Wednesday, January 20, 2010

Russia and U.S. Escalate Chicken War

The U.S. and Russia are not major trading partners, but chicken is a clear exception, with over $800 million worth of U.S. poultry sold in Russia last year. U.S. chicken exports began under the first Bush administration as food aid, but as Russia's economy has grown and its consumers have become richer and more sophisticated, they are starting to fight back against the prevalence of cheap American chicken.

The Russians have now instituted a ban on U.S. chicken based on sanitary standards, claiming that U.S. chicken, which is cleaned in a chlorine bath during slaughter, is unsafe for human consumption. The E.U. has similar rules on place about chlorine baths. The rules, along with an unofficial PR campaign that U.S. chicken is a reminder of times when Russians had to rely on foreign aid to feed its citizens, threatens to put a serious dent in U.S. chicken exports to Russia.

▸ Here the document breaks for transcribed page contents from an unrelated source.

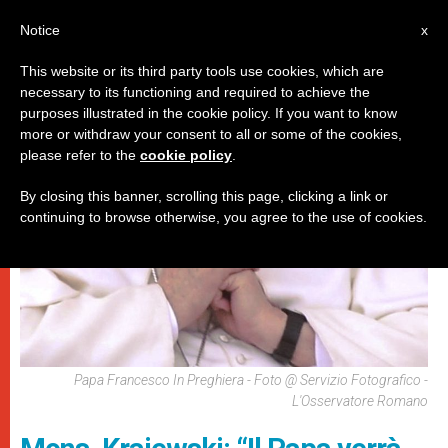
IT
Notice
x
This website or its third party tools use cookies, which are
necessary to its functioning and required to achieve the
DICASTERI
purposes illustrated in the cookie policy. If you want to know
more or withdraw your consent to all or some of the cookies,
please refer to the
cookie policy
.
By closing this banner, scrolling this page, clicking a link or
continuing to browse otherwise, you agree to the use of cookies.
Papa Francesco In Preghiera - Foto @ Servizio Fotografico -
L'Osservatore Romano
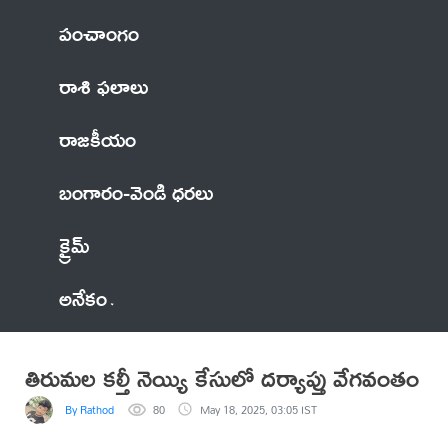
పంచాంగం
రాశి ఫలాలు
రాజకీయం
బంగారం-వెండి ధరలు
క్రైమ్
అనేకం
తిరుమల కల్తీ నెయ్యి కేసులో దర్యాప్తు వేగవంతం
By Rathod
80
May 18, 2025, 03:05 IST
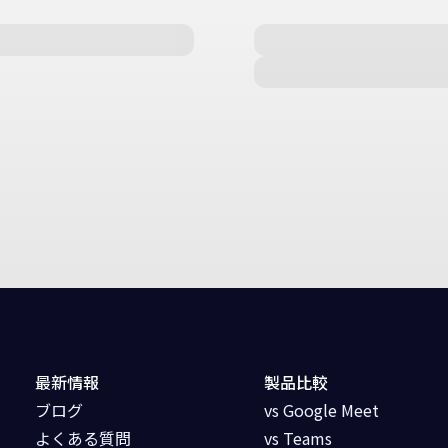
最新情報
製品比較
ブログ
vs Google Meet
よくある質問
vs Teams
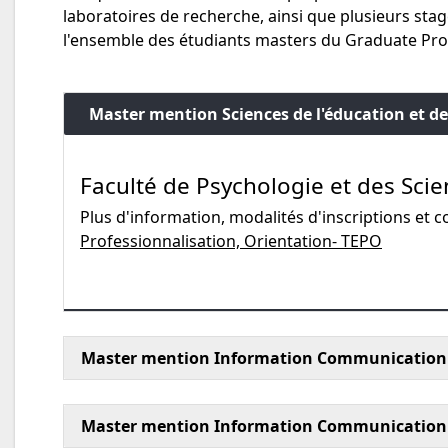
laboratoires de recherche, ainsi que plusieurs st
l'ensemble des étudiants masters du Graduate P
Master mention Sciences de l'éducation et de
Faculté de Psychologie et des Scie
Plus d'information, modalités d'inscriptions et c
Professionnalisation, Orientation- TEPO
Master mention Information Communication p
Master mention Information Communication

So is this about unsafe chicken? I think not. The article below hints at what's really going on here -- the domestic Russian chicken industry is growing rapidly and currently satisfies 75% of domestic demand, with projections of meeting 100% of domestic demand in 5 years. If you take out the largest importer (U.S.), and send prices of chicken up a bit thus incentivizing even more chicken farms to open, my guess is that local producers will be able to meet all demand much sooner.

Relying on "sanitary" reasons to ban foodstuffs to protect local producers? I wonder where the Russians learned this lesson.